--- START ---

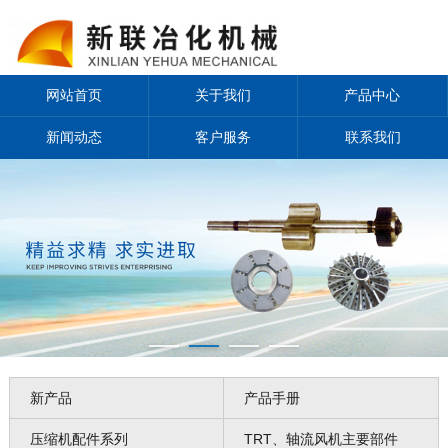
网站首页
关于我们
产品中心
新闻动态
客户服务
联系我们
新产品
产品手册
压缩机配件系列
TRT、轴流风机主要部件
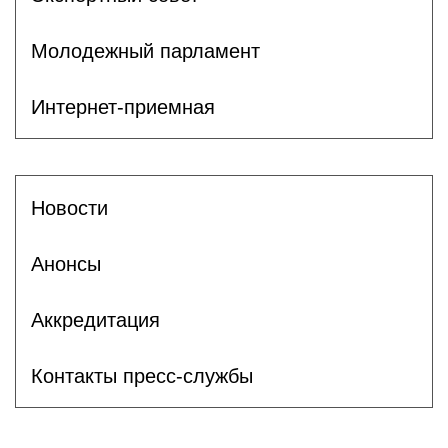
Молодежный парламент
Интернет-приемная
Новости
Анонсы
Аккредитация
Контакты пресс-службы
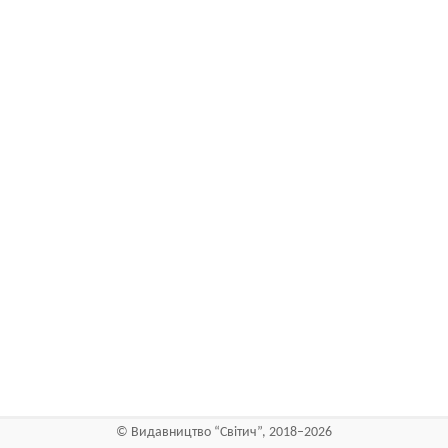
©
Видавництво “Світич”
, 2018–2026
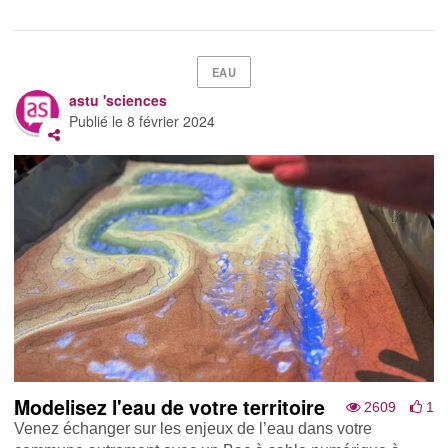
EAU
astu 'sciences
Publié le
8 février 2024
Modelisez l'eau de votre territoire
2609
1
Venez échanger sur les enjeux de l’eau dans votre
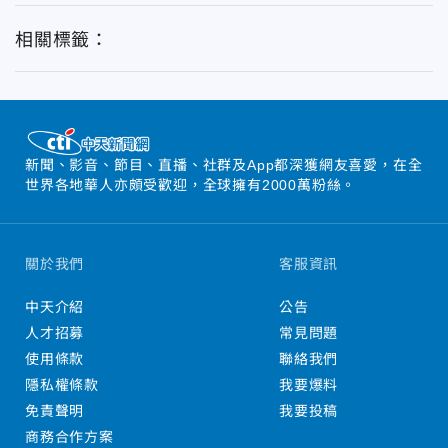
相關標籤：
新聞、影音、節目、直播、社群及App都深獲網友喜愛，在全
世界各地華人亦頗受歡迎，全球擁有2000萬粉絲。
關於我們
客服資訊
中天介紹
公告
人才招募
常見問題
使用條款
聯絡我們
隱私權條款
我要爆料
免責聲明
我要投稿
商務合作方案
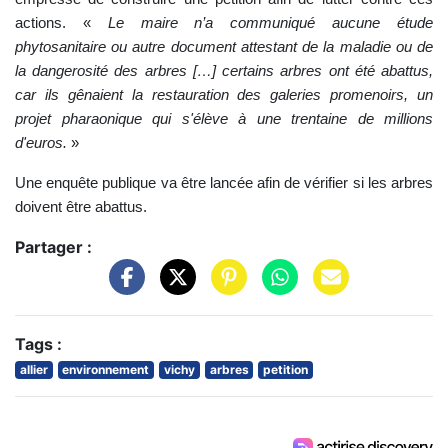
actions. «
Le maire n’a communiqué aucune étude
phytosanitaire ou autre document attestant de la maladie ou de
la dangerosité des arbres […] certains arbres ont été abattus,
car ils gênaient la restauration des galeries promenoirs, un
projet pharaonique qui s'élève à une trentaine de millions
d'euros.
»
Une enquête publique va être lancée afin de vérifier si les arbres
doivent être abattus.
Partager :
Tags :
allier
environnement
vichy
arbres
petition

--- END ---

| Work request |
The result should be all the records, retyped exactly, with no pictures among them.

| Result for this exercise |
网站首页
关于我们
产品中心
新闻动态
客户服务
联系我们
新产品
产品手册
压缩机配件系列
TRT、轴流风机主要部件
Молодежный парламент
Интернет-приемная
Новости
Анонсы
Аккредитация
Контакты пресс-службы
©
Видавництво “Світич”
, 2018–2026
EAU
astu 'sciences
Publié le
8 février 2024
Modelisez l'eau de votre territoire
2609
1
Venez échanger sur les enjeux de l’eau dans votre
相關標籤：
新聞、影音、節目、直播、社群及App都深獲網友喜愛，在全
世界各地華人亦頗受歡迎，全球擁有2000萬粉絲。
關於我們
客服資訊
中天介紹
公告
人才招募
常見問題
使用條款
聯絡我們
隱私權條款
我要爆料
免責聲明
我要投稿
商務合作方案
actions. «
Le maire n’a communiqué aucune étude
phytosanitaire ou autre document attestant de la maladie ou de
la dangerosité des arbres […] certains arbres ont été abattus,
car ils gênaient la restauration des galeries promenoirs, un
projet pharaonique qui s'élève à une trentaine de millions
d'euros.
»
Une enquête publique va être lancée afin de vérifier si les arbres
doivent être abattus.
Partager :
Tags :
allier
environnement
vichy
arbres
petition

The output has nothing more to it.